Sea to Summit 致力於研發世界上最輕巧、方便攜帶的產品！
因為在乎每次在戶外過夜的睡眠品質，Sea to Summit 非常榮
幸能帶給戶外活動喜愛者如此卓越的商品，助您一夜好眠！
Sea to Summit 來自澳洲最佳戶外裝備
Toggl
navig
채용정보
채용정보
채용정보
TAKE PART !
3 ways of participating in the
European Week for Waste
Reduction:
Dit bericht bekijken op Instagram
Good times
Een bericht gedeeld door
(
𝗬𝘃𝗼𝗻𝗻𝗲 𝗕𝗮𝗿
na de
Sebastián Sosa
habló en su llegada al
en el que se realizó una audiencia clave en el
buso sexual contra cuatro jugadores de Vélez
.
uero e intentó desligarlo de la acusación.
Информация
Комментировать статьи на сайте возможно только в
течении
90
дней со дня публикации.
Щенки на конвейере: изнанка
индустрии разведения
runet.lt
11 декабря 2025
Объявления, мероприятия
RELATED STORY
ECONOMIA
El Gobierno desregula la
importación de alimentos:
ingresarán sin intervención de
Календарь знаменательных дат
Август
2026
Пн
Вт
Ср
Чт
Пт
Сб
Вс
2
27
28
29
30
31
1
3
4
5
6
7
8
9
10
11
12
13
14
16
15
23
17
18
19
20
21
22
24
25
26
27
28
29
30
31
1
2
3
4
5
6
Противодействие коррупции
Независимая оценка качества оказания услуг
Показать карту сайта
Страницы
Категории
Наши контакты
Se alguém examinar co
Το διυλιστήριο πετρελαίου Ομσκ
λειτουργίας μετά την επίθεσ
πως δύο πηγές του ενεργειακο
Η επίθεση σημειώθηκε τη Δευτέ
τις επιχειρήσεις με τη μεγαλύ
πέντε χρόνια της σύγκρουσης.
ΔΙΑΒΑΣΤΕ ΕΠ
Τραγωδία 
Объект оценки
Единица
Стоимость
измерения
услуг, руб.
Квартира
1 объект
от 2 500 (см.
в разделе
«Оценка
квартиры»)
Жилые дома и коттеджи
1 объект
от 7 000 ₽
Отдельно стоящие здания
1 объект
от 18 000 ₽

__ASSIGNMENT__: What this exercise asks for is the data above, retyped exactly.

__ANSWER SECTION__:
Sea to Summit 致力於研發世界上最輕巧、方便攜帶的產品！
因為在乎每次在戶外過夜的睡眠品質，Sea to Summit 非常榮
幸能帶給戶外活動喜愛者如此卓越的商品，助您一夜好眠！
Sea to Summit 來自澳洲最佳戶外裝備
Toggl
navig
채용정보
채용정보
채용정보
TAKE PART !
3 ways of participating in the
European Week for Waste
Reduction:
Dit bericht bekijken op Instagram
Good times
Een bericht gedeeld door
(
𝗬𝘃𝗼𝗻𝗻𝗲 𝗕𝗮𝗿
na de
Sebastián Sosa
habló en su llegada al
en el que se realizó una audiencia clave en el
buso sexual contra cuatro jugadores de Vélez
.
uero e intentó desligarlo de la acusación.
Информация
Комментировать статьи на сайте возможно только в
течении
90
дней со дня публикации.
Щенки на конвейере: изнанка
индустрии разведения
runet.lt
11 декабря 2025
Объявления, мероприятия
RELATED STORY
ECONOMIA
El Gobierno desregula la
importación de alimentos:
ingresarán sin intervención de
Календарь знаменательных дат
Август
2026
Пн
Вт
Ср
Чт
Пт
Сб
Вс
2
27
28
29
30
31
1
3
4
5
6
7
8
9
10
11
12
13
14
16
15
23
17
18
19
20
21
22
24
25
26
27
28
29
30
31
1
2
3
4
5
6
Противодействие коррупции
Независимая оценка качества оказания услуг
Показать карту сайта
Страницы
Категории
Наши контакты
Se alguém examinar co
Το διυλιστήριο πετρελαίου Ομσκ
λειτουργίας μετά την επίθεσ
πως δύο πηγές του ενεργειακο
Η επίθεση σημειώθηκε τη Δευτέ
τις επιχειρήσεις με τη μεγαλύ
πέντε χρόνια της σύγκρουσης.
ΔΙΑΒΑΣΤΕ ΕΠ
Τραγωδία 
Объект оценки
Единица
Стоимость
измерения
услуг, руб.
Квартира
1 объект
от 2 500 (см.
в разделе
«Оценка
квартиры»)
Жилые дома и коттеджи
1 объект
от 7 000 ₽
Отдельно стоящие здания
1 объект
от 18 000 ₽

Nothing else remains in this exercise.